What to produce:
From the first line to the last, restate the material word for word; pictures stay out.

§

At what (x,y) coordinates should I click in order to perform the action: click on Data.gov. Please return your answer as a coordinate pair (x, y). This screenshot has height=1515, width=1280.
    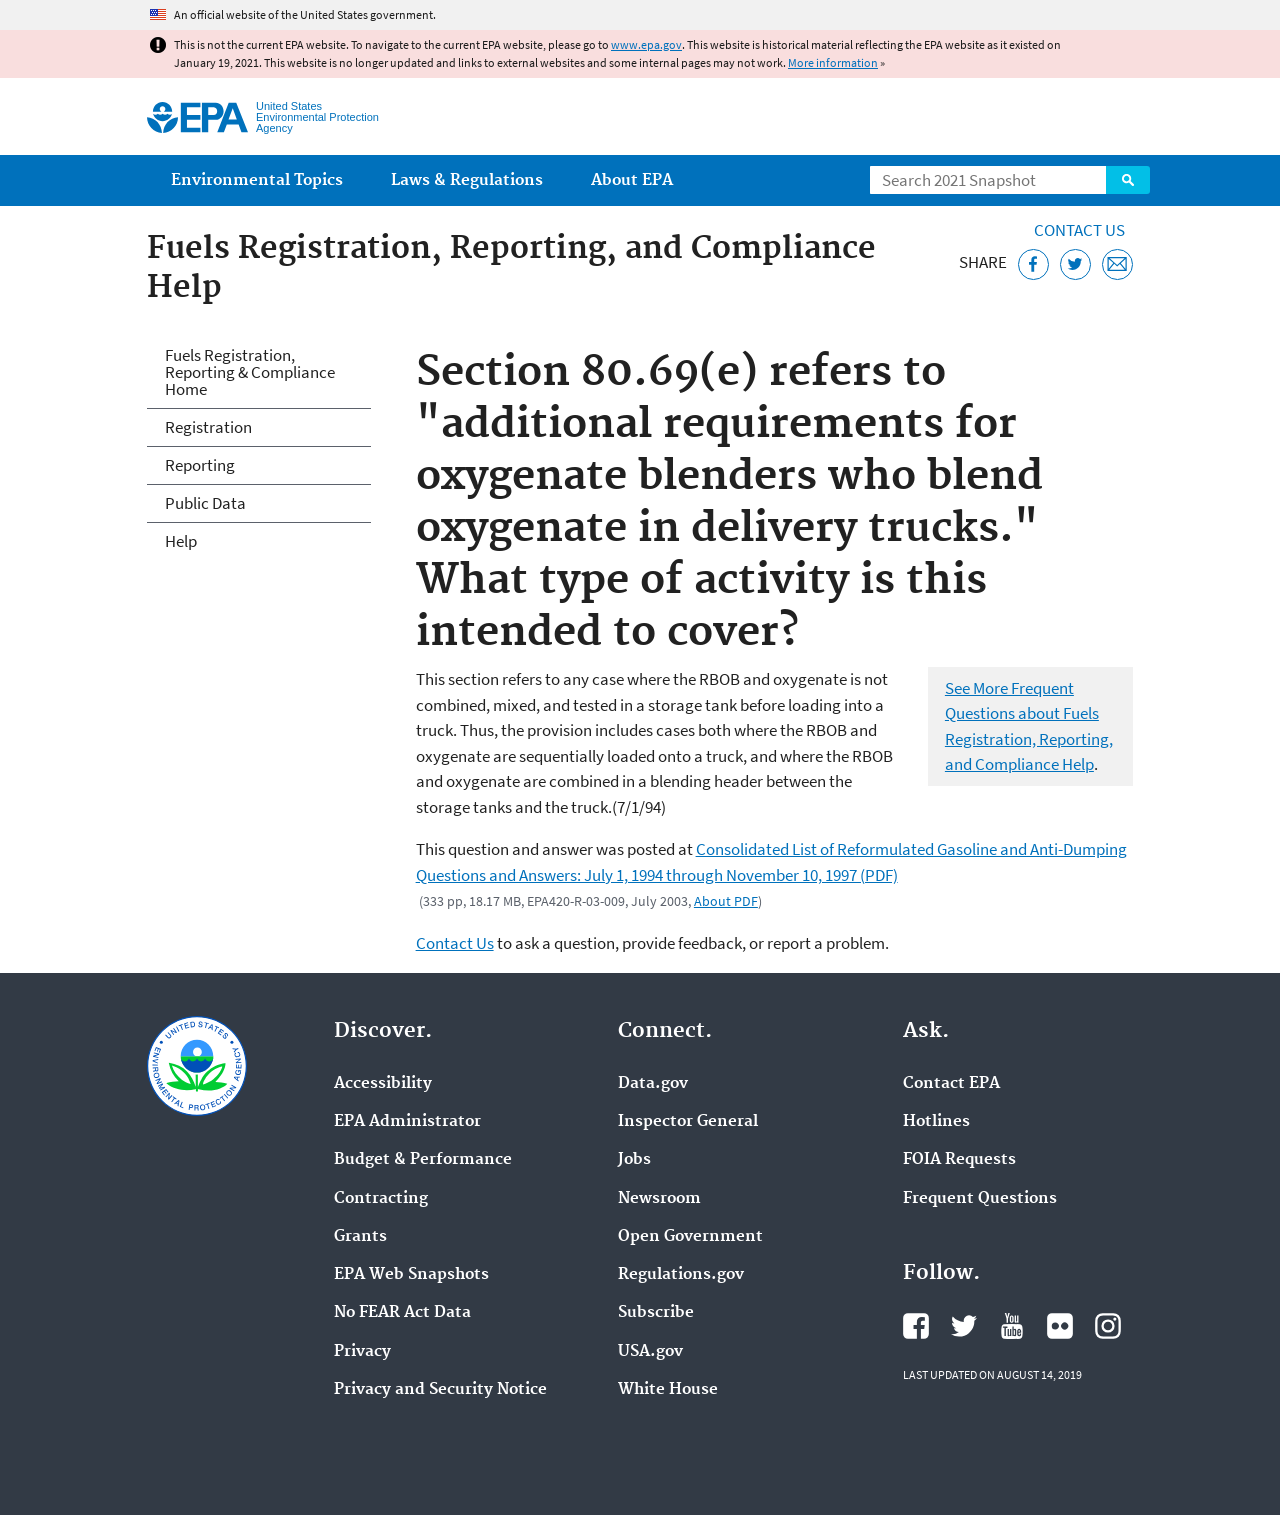
    Looking at the image, I should click on (653, 1084).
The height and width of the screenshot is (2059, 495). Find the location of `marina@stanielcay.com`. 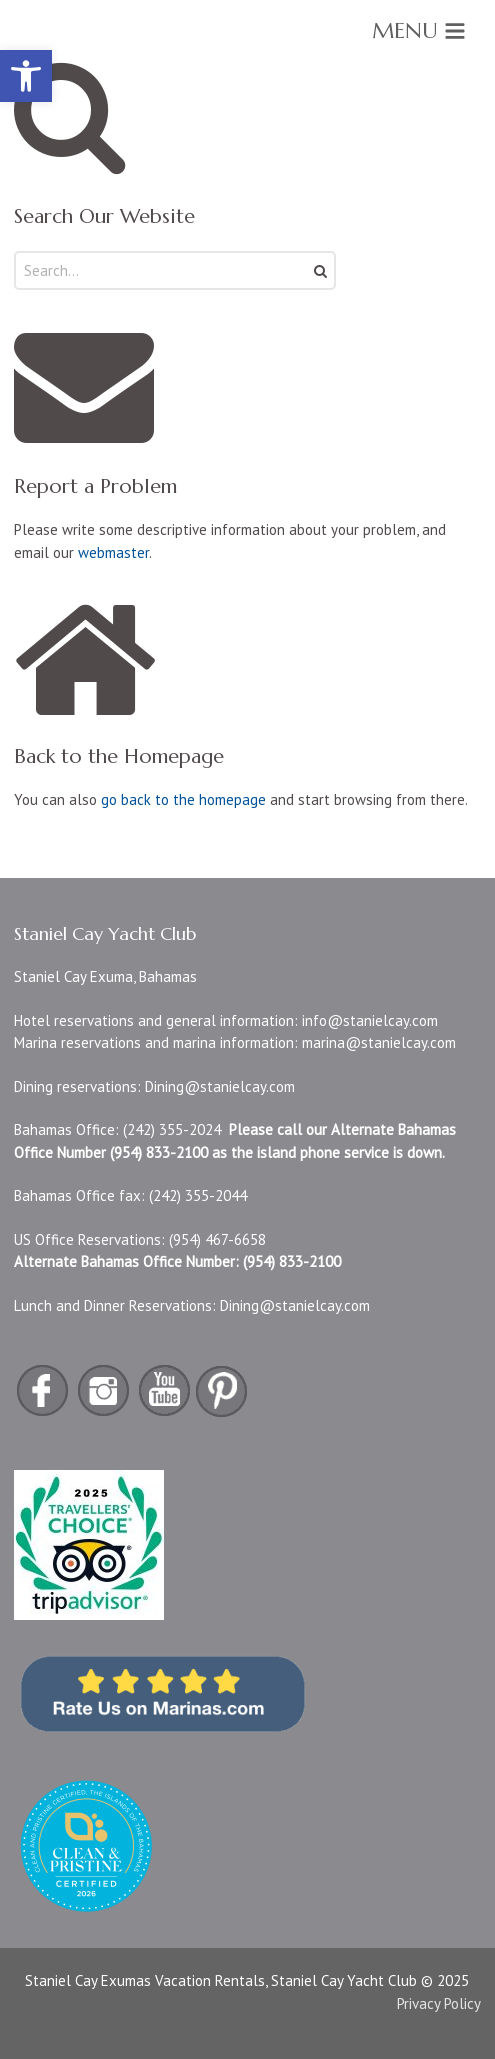

marina@stanielcay.com is located at coordinates (379, 1042).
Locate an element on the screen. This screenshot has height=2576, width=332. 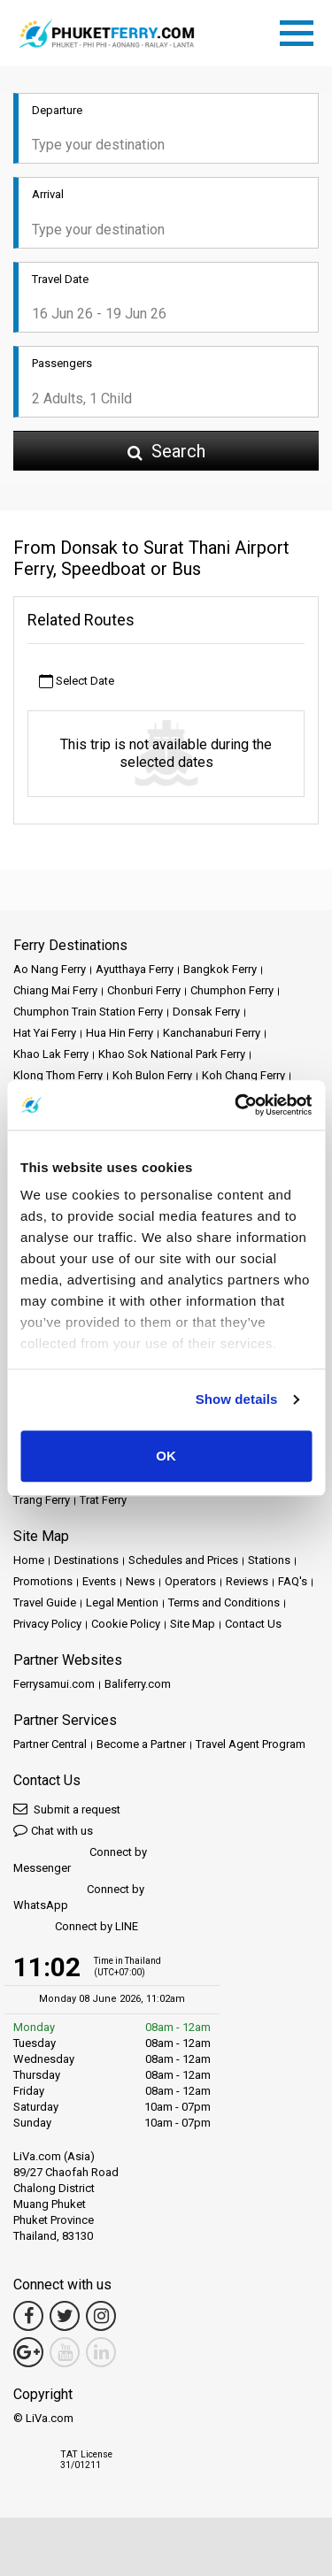
Schedules and Prices is located at coordinates (183, 1560).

§

Answer below:
At what (x,y) coordinates should I click in order to perform the action: click on Data.gov. Please return your answer as a coordinate pair (x, y). This screenshot has height=1515, width=1280.
    Looking at the image, I should click on (653, 1084).
The height and width of the screenshot is (2059, 495). Find the location of `marina@stanielcay.com`. 

marina@stanielcay.com is located at coordinates (379, 1042).
Locate an element on the screen. This screenshot has height=2576, width=332. 
Schedules and Prices is located at coordinates (183, 1560).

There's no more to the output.